> WORK ITEM
Would you copy out exactly the lines of the listing below, beginning with the one that contains "отключить cookies в настройках браузера." and ending with the last?

> MATERIAL FOR THIS EXERCISE
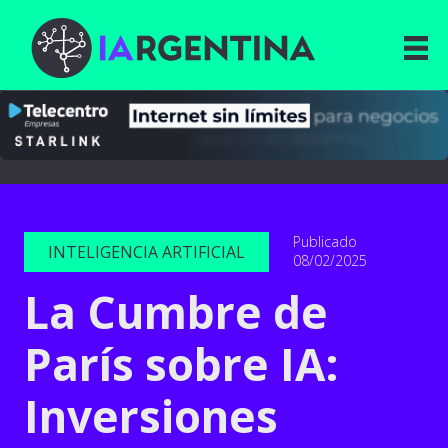
Publicado
INTELIGENCIA ARTIFICIAL
08/02/2025
La Cumbre de
París sobre IA:
Inversiones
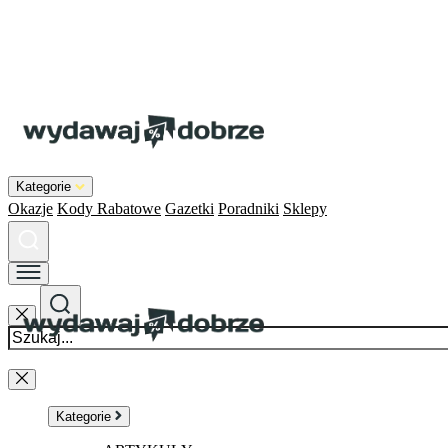
Kategorie
Okazje
Kody Rabatowe
Gazetki
Poradniki
Sklepy
Kategorie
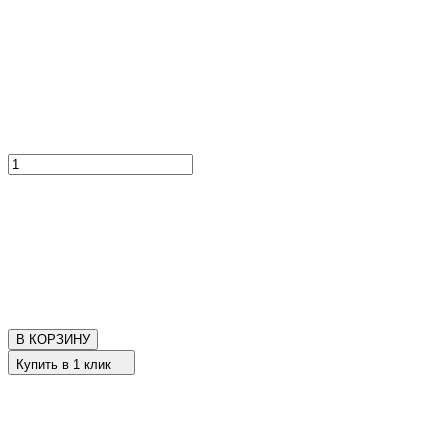
В КОРЗИНУ
Купить в 1 клик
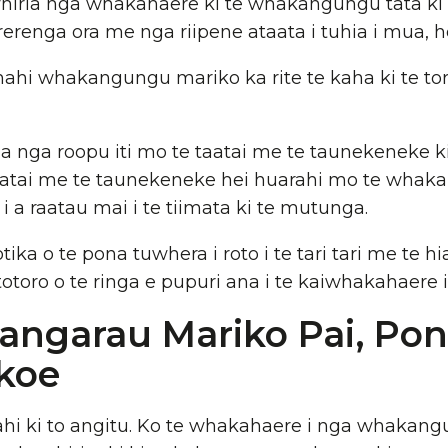
hiria nga whakahaere ki te whakangungu tata ki
rerenga ora me nga riipene ataata i tuhia i mua, h
ahi whakangungu mariko ka rite te kaha ki te tor
 ia nga roopu iti mo te taatai ​​me te taunekeneke
 taatai ​​me te taunekeneke hei huarahi mo te wha
 a raatau mai i te tiimata ki te mutunga.
otika o te pona tuwhera i roto i te tari tari me te h
totoro o te ringa e pupuri ana i te kaiwhakahaere 
angarau Mariko Pai, Pon
 koe
atahi ki to angitu. Ko te whakahaere i nga whak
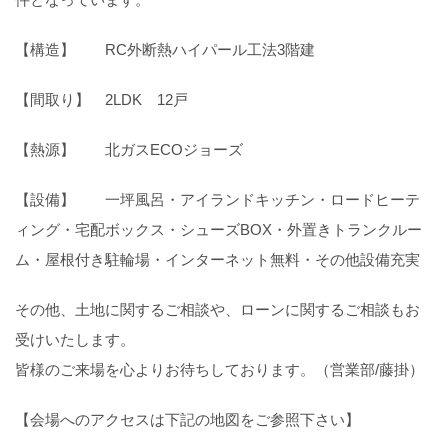
【構造】 RC外断熱ハイパール工法3階建
【間取り】 2LDK 12戸
【熱源】 北ガスECOジョーズ
【設備】 一坪風呂・アイランドキッチン・ロードヒーテ
ィング・宅配ボックス・シューズBOX・外置きトランクルー
ム・屋根付き駐輪場・インターネット無料・その他設備充実
その他、土地に関するご相談や、ローンに関するご相談もお
受けいたします。
皆様のご来場を心よりお待ちしております。（営業部/藤掛）
【会場へのアクセスは下記の地図をご参照下さい】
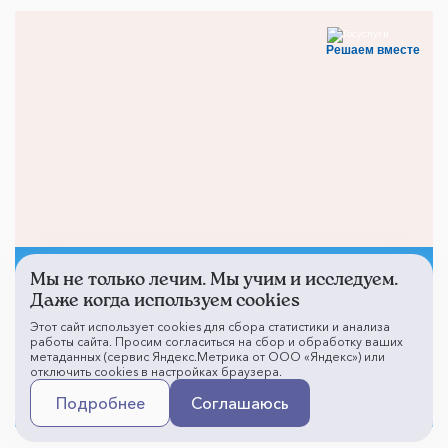
Решаем вместе
Мы не только лечим. Мы учим и исследуем.
Не смогли записаться к
Даже когда используем cookies
врачу?
Этот сайт использует cookies для сбора статистики и анализа
работы сайта. Просим согласиться на сбор и обработку ваших
метаданных (сервис Яндекс.Метрика от ООО «Яндекс») или
отключить cookies в настройках браузера.
Написать о проблеме
Подробнее
Соглашаюсь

> WRITTEN RESPONSE
отключить cookies в настройках браузера.
Написать о проблеме
Подробнее
Соглашаюсь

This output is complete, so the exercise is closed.